Common False Positives — What to Allowlist

Occasionally Pi-hole blocks a domain that breaks a legitimate service. Common fixes:

Broken Service	Domain to Allow
Samsung Smart TV updates	samsungcloudsolution.com
Microsoft Office activation	officeclient.microsoft.com
Spotify	spclient.wg.spotify.com
LG Smart TV	lgtvsdp.com
Ring doorbells	loop.ring.com

When something breaks: check Pi-hole's query log filtered by the affected device's IP, look for blocked (red) queries around the time of the issue, and add them to the allowlist.

Troubleshooting

Pi-hole blocking but queries not going to it: Verify devices are getting the Pi-hole IP as their DNS. On Windows: ipconfig /all — look for "DNS Servers." Should show the Pi-hole IP.
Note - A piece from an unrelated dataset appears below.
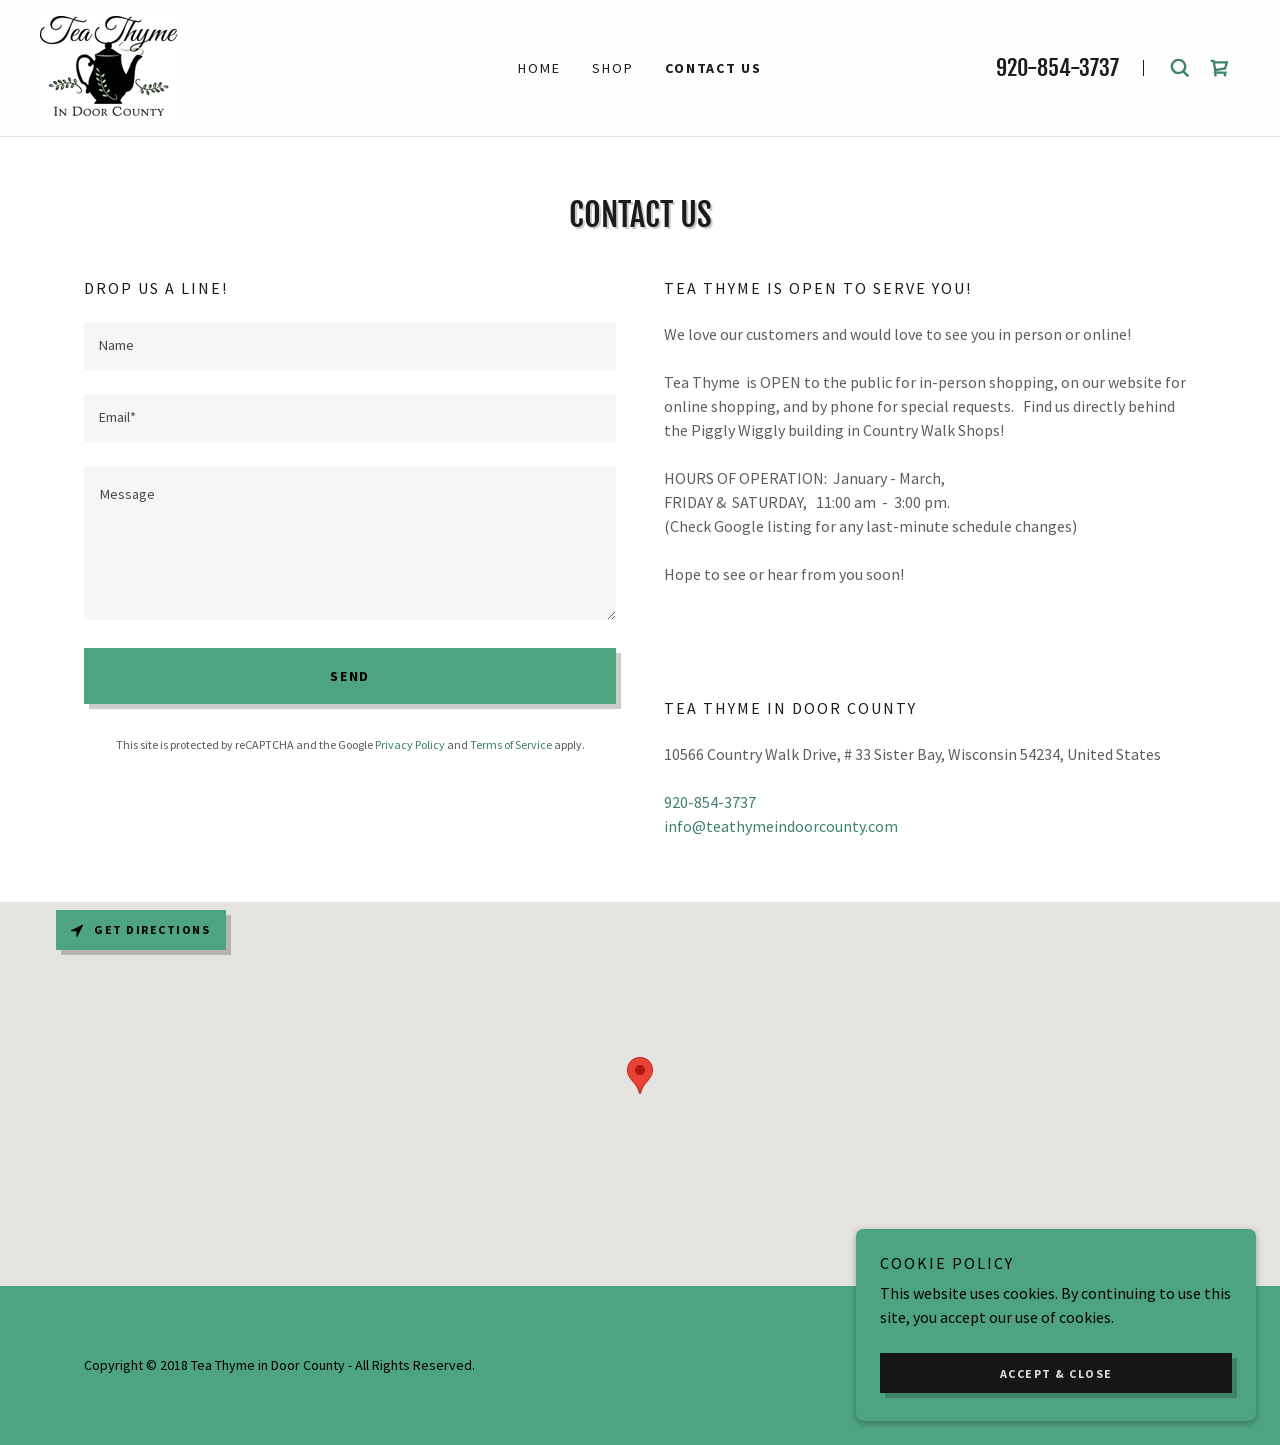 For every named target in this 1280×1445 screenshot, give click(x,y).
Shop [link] (612, 68)
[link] (109, 66)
Some devices ignoring Pi-hole: Smart TVs and Chromecast devices sometimes hardcode Google's 8.8.8.8 DNS. Block outbound DNS to bypass Pi-hole: add a firewall rule on your router blocking port 53 to any destination except the Pi-hole IP. Devices then cannot bypass Pi-hole.

Reset admin password: SSH into your Pi-hole server and run: pihole -a -p

DNS resolution failing after update: Run pihole -r (reconfigure/repair) which reinstalls without wiping your settings.